Barnesville is a rural community in the province of New Brunswick within the country of Canada. There are several small brooks, the Hammond River, and a lake in the area often used for sport fishing.

==Population==

Data on population is not collected by Statistics Canada.

==Location==
Barnesville is located along Route 820 in Kings County, New Brunswick. Saint John is 40 kilometres away and is the closest city. Hampton is 20 kilometres away and is the closest town. Additional surrounding rural areas include Upham, Primrose, and Grove Hill.

==History==

Barnesville was settled by John Barnes in approximately 1820. The community was first called South Stream and later changed to honour Thomas G. Barnes, the first postmaster. In 1898 Barnesville was a small farming community and had 1 post office, 2 stores, 2 churches.

==Education==
Students attend either Loch Lomond Elementary School or Hammond River Valley Elementary School for Grades Kindergarten to Grade 5. Students commute to Forest Hills Middle School (French Immersion) or Hampton Middle School for Grades 6-8. And Grades 9-12 at either a high school located in Saint John or Hampton High School.

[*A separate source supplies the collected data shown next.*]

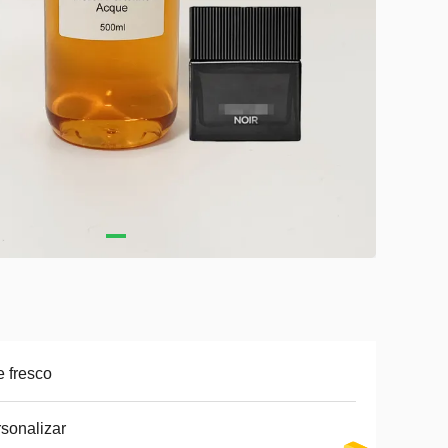
e fresco
sonalizar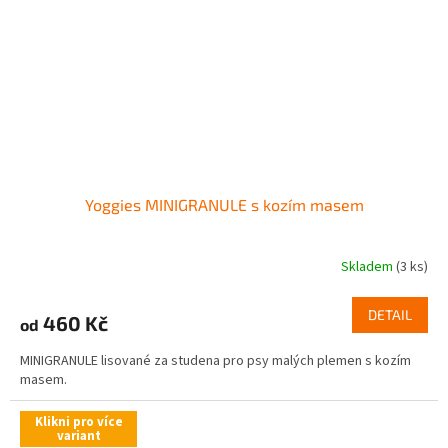
Yoggies MINIGRANULE s kozím masem
Skladem
(3 ks)
DETAIL
460 Kč
od
MINIGRANULE lisované za studena pro psy malých plemen s kozím
masem.
Klikni pro více
variant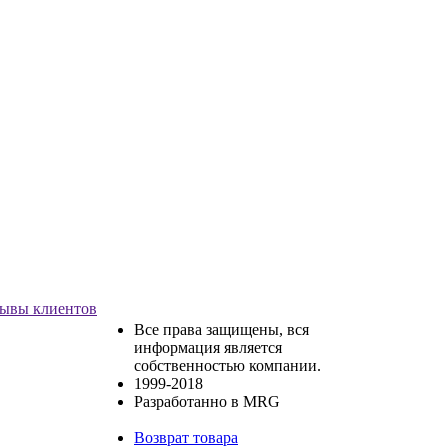
ывы клиентов
Все права защищены, вся
информация является
собственностью компании.
1999-2018
Разработанно в MRG
Возврат товара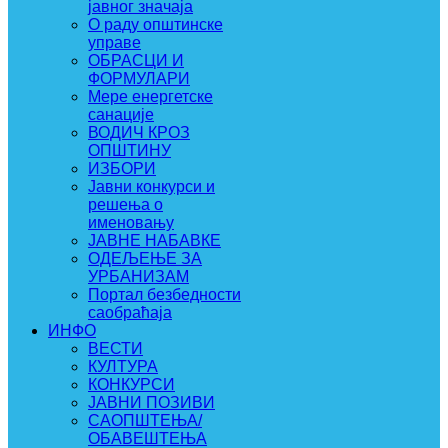
јавног значаја
О раду општинске
управе
ОБРАСЦИ И
ФОРМУЛАРИ
Мере енергетске
санације
ВОДИЧ КРОЗ
ОПШТИНУ
ИЗБОРИ
Јавни конкурси и
решења о
именовању
ЈАВНЕ НАБАВКЕ
ОДЕЉЕЊЕ ЗА
УРБАНИЗАМ
Портал безбедности
саобраћаја
ИНФО
ВЕСТИ
КУЛТУРА
КОНКУРСИ
ЈАВНИ ПОЗИВИ
САОПШТЕЊА/
ОБАВЕШТЕЊА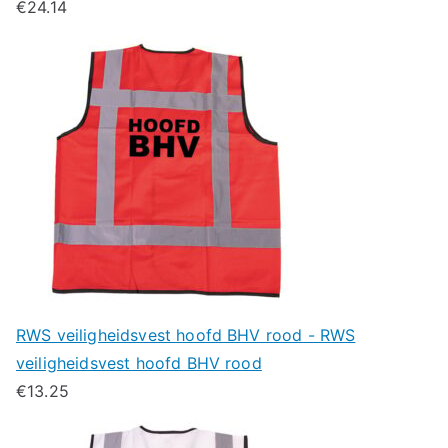
€
24.14
RWS veiligheidsvest hoofd BHV rood - RWS
veiligheidsvest hoofd BHV rood
€
13.25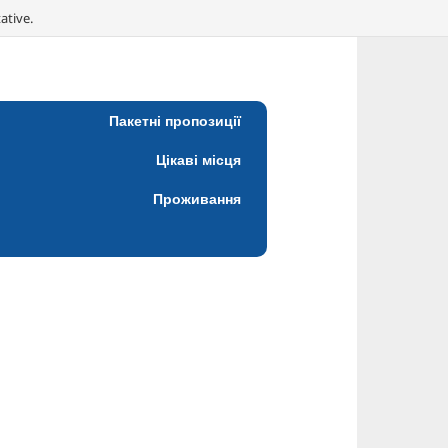
ative.
Пакетні пропозиції
Цікаві місця
Проживання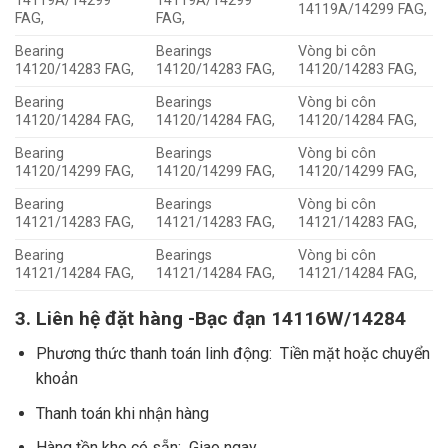
14119A/14299
14119A/14299
14119A/14299 FAG,
FAG,
FAG,
Bearing
Bearings
Vòng bi côn
14120/14283 FAG,
14120/14283 FAG,
14120/14283 FAG,
Bearing
Bearings
Vòng bi côn
14120/14284 FAG,
14120/14284 FAG,
14120/14284 FAG,
Bearing
Bearings
Vòng bi côn
14120/14299 FAG,
14120/14299 FAG,
14120/14299 FAG,
Bearing
Bearings
Vòng bi côn
14121/14283 FAG,
14121/14283 FAG,
14121/14283 FAG,
Bearing
Bearings
Vòng bi côn
14121/14284 FAG,
14121/14284 FAG,
14121/14284 FAG,
3. Liên hệ đặt hàng -Bạc đạn 14116W/14284
Phương thức thanh toán linh động: Tiền mặt hoặc chuyển
khoản
Thanh toán khi nhận hàng
Hàng tồn kho có sẵn: Giao ngay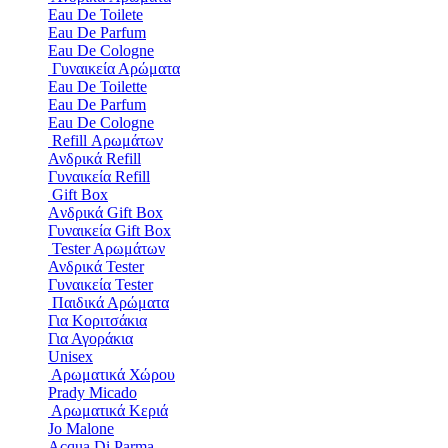
Eau De Toilete
Eau De Parfum
Eau De Cologne
Γυναικεία Αρώματα
Eau De Toilette
Eau De Parfum
Eau De Cologne
Refill Αρωμάτων
Ανδρικά Refill
Γυναικεία Refill
Gift Box
Aνδρικά Gift Box
Γυναικεία Gift Box
Tester Aρωμάτων
Ανδρικά Tester
Γυναικεία Tester
Παιδικά Αρώματα
Για Κοριτσάκια
Για Αγοράκια
Unisex
Αρωματικά Χώρου​
Prady Micado
Αρωματικά Κεριά
Jo Malone
Αcqua Di Parma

==Amenities and industry==

There is one store and three churches.

A commercial greenhouse supplies flower baskets for local garden centers and retail stores and employs several people from the surrounding area.

A community garden was formed in the spring of 2015 by a group of local volunteers, with 30 allotments in use and 13 participants in the first year. It is located behind the Presbyterian church. The group offers free and low-cost gardening workshops for the public.

Only one fully operational farm - specializing in beef cattle - remains in the community.